[[ Excerpted records open ]]
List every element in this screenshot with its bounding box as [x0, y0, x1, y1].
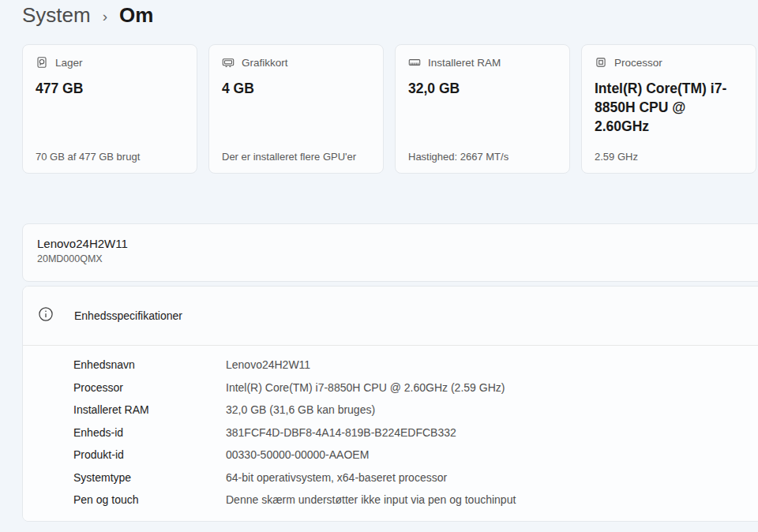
spec-row-device-name: Enhedsnavn Lenovo24H2W11	[73, 354, 758, 377]
card-footer: Der er installeret flere GPU'er	[222, 151, 370, 163]
spec-row-processor: Processor Intel(R) Core(TM) i7-8850H CPU…	[73, 377, 758, 399]
spec-label: Pen og touch	[73, 493, 226, 506]
spec-row-pen-touch: Pen og touch Denne skærm understøtter ik…	[73, 489, 758, 511]
spec-value: Intel(R) Core(TM) i7-8850H CPU @ 2.60GHz…	[226, 381, 505, 394]
quick-card-graphics: Grafikkort 4 GB Der er installeret flere…	[208, 44, 384, 174]
breadcrumb: System › Om	[22, 0, 758, 29]
chevron-right-icon: ›	[103, 6, 107, 25]
spec-value: Denne skærm understøtter ikke input via …	[226, 493, 516, 506]
device-model: 20MD000QMX	[37, 253, 756, 264]
device-specs-expander: Enhedsspecifikationer Enhedsnavn Lenovo2…	[22, 286, 758, 522]
spec-row-device-id: Enheds-id 381FCF4D-DBF8-4A14-819B-B224ED…	[73, 421, 758, 444]
storage-icon	[36, 56, 48, 69]
card-footer: 2.59 GHz	[595, 151, 743, 163]
quick-cards-row: Lager 477 GB 70 GB af 477 GB brugt Grafi…	[22, 44, 758, 174]
info-icon	[38, 306, 54, 325]
quick-card-storage: Lager 477 GB 70 GB af 477 GB brugt	[22, 44, 197, 174]
spec-value: 64-bit operativsystem, x64-baseret proce…	[226, 471, 447, 484]
spec-label: Enheds-id	[73, 426, 226, 439]
card-value: 4 GB	[222, 79, 370, 98]
spec-label: Produkt-id	[73, 448, 226, 461]
spec-row-ram: Installeret RAM 32,0 GB (31,6 GB kan bru…	[73, 399, 758, 421]
card-label: Processor	[614, 57, 662, 69]
device-specs-body: Enhedsnavn Lenovo24H2W11 Processor Intel…	[23, 346, 758, 521]
spec-value: 32,0 GB (31,6 GB kan bruges)	[226, 403, 375, 416]
spec-label: Systemtype	[73, 471, 226, 484]
device-name: Lenovo24H2W11	[37, 236, 756, 252]
settings-about-page: System › Om Lager 477 GB 70 GB af 477 GB…	[0, 0, 758, 532]
spec-value: 00330-50000-00000-AAOEM	[226, 448, 369, 461]
ram-icon	[408, 56, 421, 69]
spec-label: Processor	[73, 381, 226, 394]
device-specs-title: Enhedsspecifikationer	[74, 309, 182, 322]
card-label: Grafikkort	[242, 57, 288, 69]
card-value: 32,0 GB	[408, 79, 557, 98]
card-footer: 70 GB af 477 GB brugt	[36, 151, 184, 163]
card-value: Intel(R) Core(TM) i7-8850H CPU @ 2.60GHz	[595, 79, 743, 136]
breadcrumb-item-system[interactable]: System	[22, 3, 91, 28]
card-label: Lager	[55, 57, 83, 69]
spec-label: Enhedsnavn	[73, 358, 226, 371]
quick-card-ram: Installeret RAM 32,0 GB Hastighed: 2667 …	[395, 44, 570, 174]
device-specs-header[interactable]: Enhedsspecifikationer	[23, 287, 758, 345]
spec-value: 381FCF4D-DBF8-4A14-819B-B224EDFCB332	[226, 426, 456, 439]
card-label: Installeret RAM	[428, 57, 501, 69]
quick-card-processor: Processor Intel(R) Core(TM) i7-8850H CPU…	[581, 44, 756, 174]
cpu-icon	[595, 56, 607, 69]
page-title: Om	[119, 3, 153, 28]
gpu-icon	[222, 56, 235, 69]
spec-row-system-type: Systemtype 64-bit operativsystem, x64-ba…	[73, 466, 758, 489]
device-name-card: Lenovo24H2W11 20MD000QMX	[22, 223, 758, 282]
spec-label: Installeret RAM	[73, 403, 226, 416]
spec-value: Lenovo24H2W11	[226, 358, 310, 371]
spec-row-product-id: Produkt-id 00330-50000-00000-AAOEM	[73, 444, 758, 466]
card-value: 477 GB	[36, 79, 184, 98]
card-footer: Hastighed: 2667 MT/s	[408, 151, 557, 163]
[[ Excerpted records closed ]]
Please repeat every record above exactly, leaving the pictures out.

List every element in this screenshot with its bounding box as [x0, y0, x1, y1].
spec-row-device-name: Enhedsnavn Lenovo24H2W11	[73, 354, 758, 377]
card-footer: Der er installeret flere GPU'er	[222, 151, 370, 163]
spec-row-processor: Processor Intel(R) Core(TM) i7-8850H CPU…	[73, 377, 758, 399]
spec-label: Pen og touch	[73, 493, 226, 506]
spec-row-pen-touch: Pen og touch Denne skærm understøtter ik…	[73, 489, 758, 511]
spec-value: Intel(R) Core(TM) i7-8850H CPU @ 2.60GHz…	[226, 381, 505, 394]
quick-card-graphics: Grafikkort 4 GB Der er installeret flere…	[208, 44, 384, 174]
breadcrumb: System › Om	[22, 0, 758, 29]
chevron-right-icon: ›	[103, 6, 107, 25]
spec-value: Denne skærm understøtter ikke input via …	[226, 493, 516, 506]
device-model: 20MD000QMX	[37, 253, 756, 264]
device-specs-expander: Enhedsspecifikationer Enhedsnavn Lenovo2…	[22, 286, 758, 522]
spec-row-device-id: Enheds-id 381FCF4D-DBF8-4A14-819B-B224ED…	[73, 421, 758, 444]
storage-icon	[36, 56, 48, 69]
card-footer: 2.59 GHz	[595, 151, 743, 163]
quick-cards-row: Lager 477 GB 70 GB af 477 GB brugt Grafi…	[22, 44, 758, 174]
info-icon	[38, 306, 54, 325]
quick-card-storage: Lager 477 GB 70 GB af 477 GB brugt	[22, 44, 197, 174]
spec-value: 64-bit operativsystem, x64-baseret proce…	[226, 471, 447, 484]
spec-label: Enheds-id	[73, 426, 226, 439]
card-value: 4 GB	[222, 79, 370, 98]
spec-label: Produkt-id	[73, 448, 226, 461]
spec-row-ram: Installeret RAM 32,0 GB (31,6 GB kan bru…	[73, 399, 758, 421]
card-label: Processor	[614, 57, 662, 69]
device-specs-body: Enhedsnavn Lenovo24H2W11 Processor Intel…	[23, 346, 758, 521]
spec-value: 32,0 GB (31,6 GB kan bruges)	[226, 403, 375, 416]
spec-label: Systemtype	[73, 471, 226, 484]
device-name: Lenovo24H2W11	[37, 236, 756, 252]
settings-about-page: System › Om Lager 477 GB 70 GB af 477 GB…	[0, 0, 758, 532]
spec-value: 00330-50000-00000-AAOEM	[226, 448, 369, 461]
ram-icon	[408, 56, 421, 69]
spec-label: Processor	[73, 381, 226, 394]
device-specs-title: Enhedsspecifikationer	[74, 309, 182, 322]
card-label: Grafikkort	[242, 57, 288, 69]
card-value: 32,0 GB	[408, 79, 557, 98]
card-footer: 70 GB af 477 GB brugt	[36, 151, 184, 163]
card-value: Intel(R) Core(TM) i7-8850H CPU @ 2.60GHz	[595, 79, 743, 136]
breadcrumb-item-system[interactable]: System	[22, 3, 91, 28]
card-label: Lager	[55, 57, 83, 69]
spec-label: Enhedsnavn	[73, 358, 226, 371]
quick-card-ram: Installeret RAM 32,0 GB Hastighed: 2667 …	[395, 44, 570, 174]
device-specs-header[interactable]: Enhedsspecifikationer	[23, 287, 758, 345]
spec-value: 381FCF4D-DBF8-4A14-819B-B224EDFCB332	[226, 426, 456, 439]
card-label: Installeret RAM	[428, 57, 501, 69]
quick-card-processor: Processor Intel(R) Core(TM) i7-8850H CPU…	[581, 44, 756, 174]
cpu-icon	[595, 56, 607, 69]
page-title: Om	[119, 3, 153, 28]
gpu-icon	[222, 56, 235, 69]
spec-row-system-type: Systemtype 64-bit operativsystem, x64-ba…	[73, 466, 758, 489]
device-name-card: Lenovo24H2W11 20MD000QMX	[22, 223, 758, 282]
spec-label: Installeret RAM	[73, 403, 226, 416]
spec-value: Lenovo24H2W11	[226, 358, 310, 371]
spec-row-product-id: Produkt-id 00330-50000-00000-AAOEM	[73, 444, 758, 466]
card-value: 477 GB	[36, 79, 184, 98]
card-footer: Hastighed: 2667 MT/s	[408, 151, 557, 163]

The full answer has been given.